Colorado Politics

Why California was spared and Arizona hammered: A brief history of Colorado River agreements

Tuesday’s announcement by the U.S. Bureau of Reclamation that it would require Arizona and Nevada to reduce their annual allocation of water from the Colorado River came as no surprise to most water experts. 

The reductions announced by Reclamation Commissioner Camille Touton have been part of a long-standing agreement, known as the interim guidelines, since 2007.

The Colorado River supplies water to 40 million people in two countries, seven states, 29 federally recognized Indian tribes, and 4 million acres of farmland. But its ability to provide that water faces a serious challenge following 22 years of drought and a drier climate that reduced its annual flow from 16.4 million acre-feet (MAF) to around 14.5 MAF on average since 2000.

Actions by the states – they could have banked surplus water in its two reservoirs during the good years but didn’t, and they drained reservoirs in the bad years – left Lake Powell and Lake Mead dropping to critical low levels, according to experts.  

The 2007 interim guidelines were crafted by the seven states on the Colorado River basin and by the reclamation bureau, part of the U.S. Department of the Interior, in response to eight years of drought taking a toll on the amount of water available from the river, which starts high up in Rocky Mountain National Park and flows 1,450 miles to the Gulf of California in Mexico.

Under the 1922 Colorado compact, the river was expected to carry about 16.4 million acre-feet of water every year.

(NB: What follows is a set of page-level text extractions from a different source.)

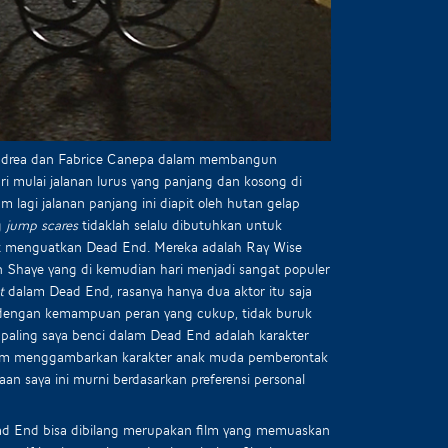
e Andrea dan Fabrice Canepa dalam membangun
i mulai jalanan lurus yang panjang dan kosong di
m lagi jalanan panjang ini diapit oleh hutan gelap
g
jump scares
tidaklah selalu dibutuhkan untuk
kut menguatkan Dead End. Mereka adalah Ray Wise
n Shaye yang di kemudian hari menjadi sangat populer
t
dalam Dead End, rasanya hanya dua aktor itu saja
al dengan kemampuan peran yang cukup, tidak buruk
g paling saya benci dalam Dead End adalah karakter
m menggambarkan karakter anak muda pemberontak
an saya ini murni berdasarkan preferensi personal
ead End bisa dibilang merupakan film yang memuaskan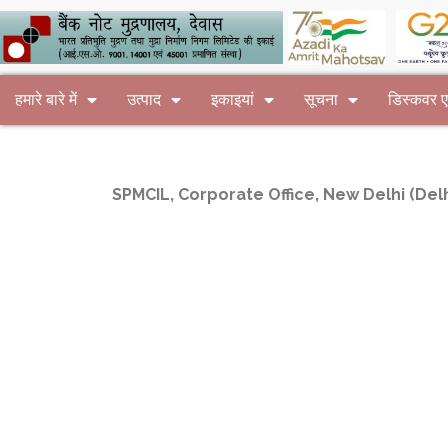
हमारे बारे में
उत्पाद
इकाइयां
सूचना
डिस्कवर
SPMCIL, Corporate Office, New Delhi (Delh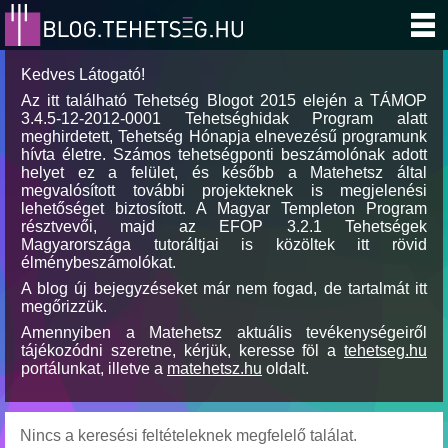
Kedves Látogató!
Az itt található Tehetség Blogot 2015 elején a TÁMOP
3.4.5-12-2012-0001 Tehetséghidak Program alatt
meghirdetett, Tehetség Hónapja elnevezésű programunk
hívta életre. Számos tehetségponti beszámolónak adott
helyet ez a felület, és később a Matehetsz által
megvalósított további projekteknek is megjelenési
lehetőséget biztosított. A Magyar Templeton Program
résztvevői, majd az EFOP 3.2.1 Tehetségek
Magyarországa tutoráltjai is közöltek itt rövid
élménybeszámolókat.
A blog új bejegyzéseket már nem fogad, de tartalmát itt
megőrizzük.
Amennyiben a Matehetsz aktuális tevékenységeiről
tájékozódni szeretne, kérjük, keresse föl a
tehetseg.hu
portálunkat, illetve a
matehetsz.hu
oldalt.
Nincs a keresési feltételeknek megfelelő találat.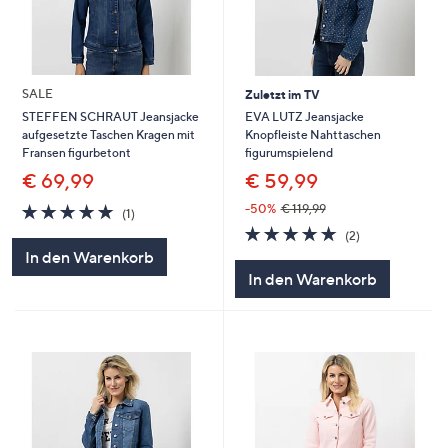
SALE
Zuletzt im TV
EVA LUTZ Jeansjacke
STEFFEN SCHRAUT Jeansjacke
Knopfleiste Nahttaschen
aufgesetzte Taschen Kragen mit
figurumspielend
Fransen figurbetont
€ 59,99
€ 69,99
5.0
1
-50%
€ 119,99
(1)
von
Bewertungen
5.0
2
(2)
5
von
Bewertungen
In den Warenkorb
5
In den Warenkorb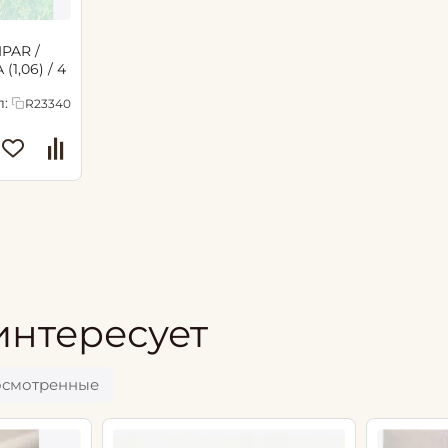
1,06) / 4
:
R23340
интересует
осмотренные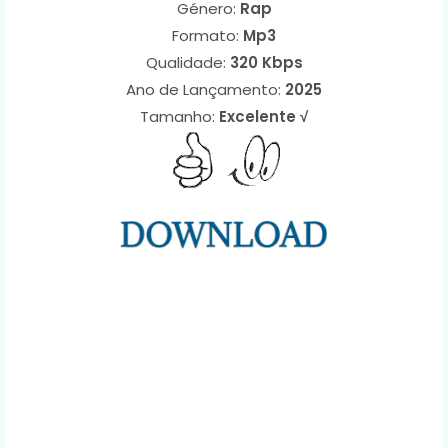
Género:
Rap
Formato:
Mp3
Qualidade:
320 Kbps
Ano de Lançamento:
2025
Tamanho:
Excelente √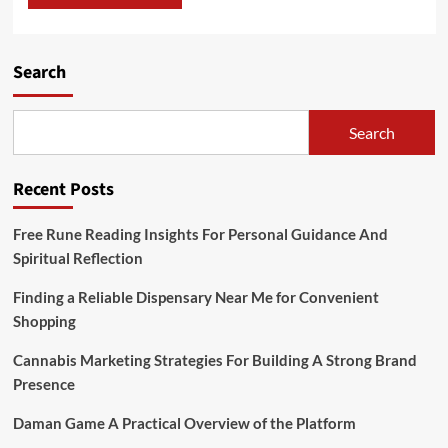
Search
Search
Recent Posts
Free Rune Reading Insights For Personal Guidance And
Spiritual Reflection
Finding a Reliable Dispensary Near Me for Convenient
Shopping
Cannabis Marketing Strategies For Building A Strong Brand
Presence
Daman Game A Practical Overview of the Platform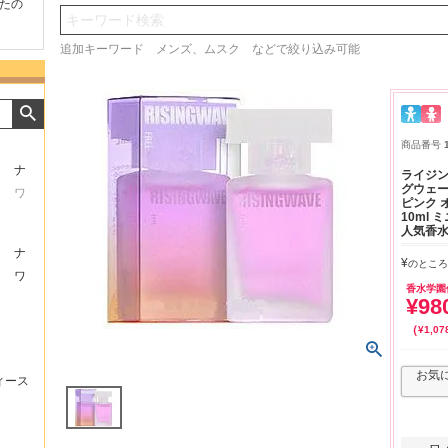
たの
商品が早く届いたのでよか
好きな香水を、いろいろ少
気持ち
検索
ったです。また利用させて
量試せるところが魅力でし
した。
もらいます！
た。
いたし
追加キーワード メンズ、ムスク などで絞り込み可能
商品番号
ナ
ライジン
グウェ
ワ
ピンク 
10ml
人気香水
ナ
¥
のところ
ワ
香水学園
¥
98
¥
1,07
お気
ィース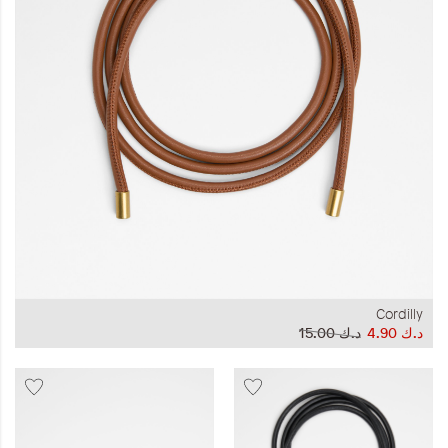
المجموعات
إحياء الطراز الكلاسيكي
ملابس العمل
Leather Collection
إصدار السفر و الرحلات
Cordilly
د.ك‏ 4.90
د.ك‏ 15.00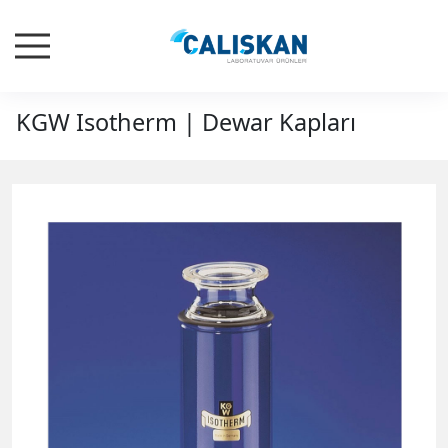
KGW Isotherm | Dewar Kapları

The compact divided up the seven states into two basins: the upper basin (Colorado, Wyoming, Utah and New Mexico) and the lower basin (Arizona, Nevada and California, and later, Mexico). Playing it safe at the time, the agreement split 15 million acre-feet (MAF) equally between the upper and lower basins, although the upper basin states often point out they don’t use their full allocation. Native American tribes in the southwest were never included in those negotiations; they were expected to get their water from the allocations that went to the states. The dividing lines were Lake Powell, the water bank for the upper basin states, and Lake Mead, the bank for the lower basin states.

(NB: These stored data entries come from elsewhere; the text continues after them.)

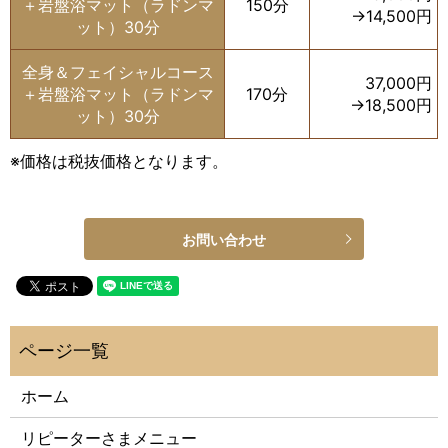
＋岩盤浴マット（ラドンマ
150分
→14,500円
ット）30分
全身＆フェイシャルコース
37,000円
＋岩盤浴マット（ラドンマ
170分
→18,500円
ット）30分
※価格は税抜価格となります。
お問い合わせ
ホーム
リピーターさまメニュー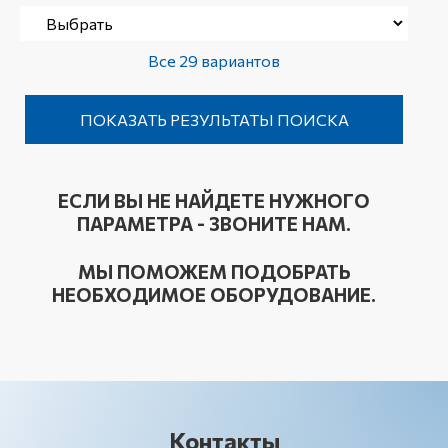
Все 29 вариантов
ЕСЛИ ВЫ НЕ НАЙДЕТЕ НУЖНОГО
ПАРАМЕТРА - ЗВОНИТЕ НАМ.
МЫ ПОМОЖЕМ ПОДОБРАТЬ
НЕОБХОДИМОЕ ОБОРУДОВАНИЕ.
Контакты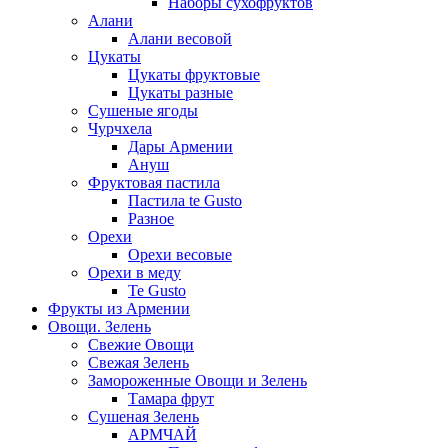
Наборы сухофруктов
Алани
Алани весовой
Цукаты
Цукаты фруктовые
Цукаты разные
Сушеные ягоды
Чурчхела
Дары Армении
Ануш
Фруктовая пастила
Пастила te Gusto
Разное
Орехи
Орехи весовые
Орехи в меду
Te Gusto
Фрукты из Армении
Овощи. Зелень
Свежие Овощи
Свежая Зелень
Замороженные Овощи и Зелень
Тамара фрут
Сушеная Зелень
АРМЧАЙ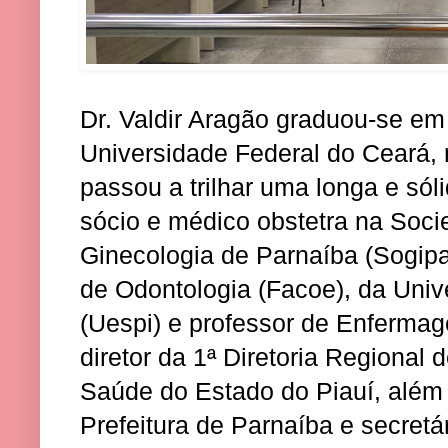
Dr. Valdir Aragão graduou-se em
Universidade Federal do Ceará,
passou a trilhar uma longa e sóli
sócio e médico obstetra na Soci
Ginecologia de Parnaíba (Sogipa)
de Odontologia (Facoe), da Univ
(Uespi) e professor de Enferma
diretor da 1ª Diretoria Regional
Saúde do Estado do Piauí, além
Prefeitura de Parnaíba e secretár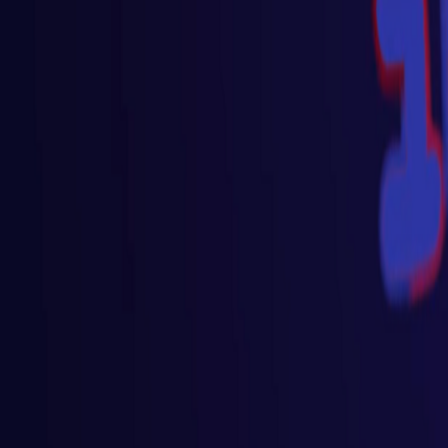
Go - App Web com Redis
Fiber
Django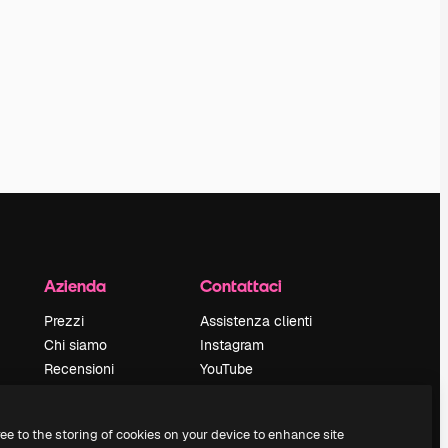
Azienda
Contattaci
Prezzi
Assistenza clienti
Chi siamo
Instagram
Recensioni
YouTube
Lavora con noi
LinkedIn
Cerca tendenze
TikTok
ree to the storing of cookies on your device to enhance site
Blog
Discord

That agreement, and later ones, formed what’s known as the Law of the River.

The Law worked reasonably well for 77 years. In those ensuing years, two dams were built to supply hydroelectric power to the West – Hoover Dam on Lake Mead, which opened in 1936 and became instrumental in persuading California to agree to the 1922 compact; and, Glen Canyon Dam, on Lake Powell, which opened in 1963. 

Then drought hit, beginning in 1999, and the river slowly began to carry less water.

After six years, the states and the reclamation bureau began to think about the future, and came up with a plan to deal with the drought, with water cuts meted out to the lower basin states, Arizona and Nevada first, because their water rights are junior to California’s, as well as to the upper basin states. 

The 2007 interim guidelines set up a series of tiers for when water levels at Lake Mead drop to critical low levels. Those tiers would dictate cuts in water allocations to the lower basin states. Tier 1 goes into effect when Mead drops below 1,075 feet in elevation. Tier 2 goes into effect when Mead drops below 1,050 feet. Tier 3 would go into effect at 1,025 feet. Those tiers were based on the effect of declining water levels on the ability of Hoover to generate electricity.

In 2019, another round of agreements, known as the Drought Contingency Plan, would dictate just how water would be cut from the lower basin states should the shortages at Mead reach those levels.

Mead reached the Tier 1 shortage last year, and that triggered total cuts of 512,000 acre-feet to Arizona, about 18% of its 2.8 MAF allocation. Nevada’s allocation of 300,000 acre-feet was cut by 13,000 or about 3.7%. Mexico’s 1.5 MAF allocation was reduced by 5% or about 75,000 acre-feet.

Tier 2 was what Touton announced Tuesday, as bureau estimates say Mead will drop to 1,048 feet, based on a 24-month study, by Jan. 1, 2023. That means a cut to Arizona of another 80,000 acre-feet , another 4,000 to Nevada and a 7% reduction to Mexico, or 105,000 acre-feet. The total reductions for Tier 1 and 2 are 721,000 acre-feet, with Arizona’s Central Arizona project shouldering almost all of Arizona’s largest cut of 592,000 acre-feet.

That cut is a far cry from the 2 to 4 MAF Touton insisted was needed to save Powell and Mead’s hydropower in a June 14 hearing before the U.S. Senate Natural Resources Committee. 

California, for now, has been spared cuts under the 2007 interim guidelines and the 2019 DCP, but under a Tier 3 shortage, the state would take less water from the guideline’s Intentionally Created Surplus (ICS) Program, which creates water credits in Mead through conservation measures and which could be reclaimed at some point in the future. California is also part of a lower basin plan, known as 500+, signed last December, that would keep about a million acre-feet of water in Mead for the next two years through conservation measures and at a cost of $200 million, split between the states and the federal government.

The interim guidelines are in effect until Dec. 31, 2025 and are now the subject of negotiations among the upper and lower basin states.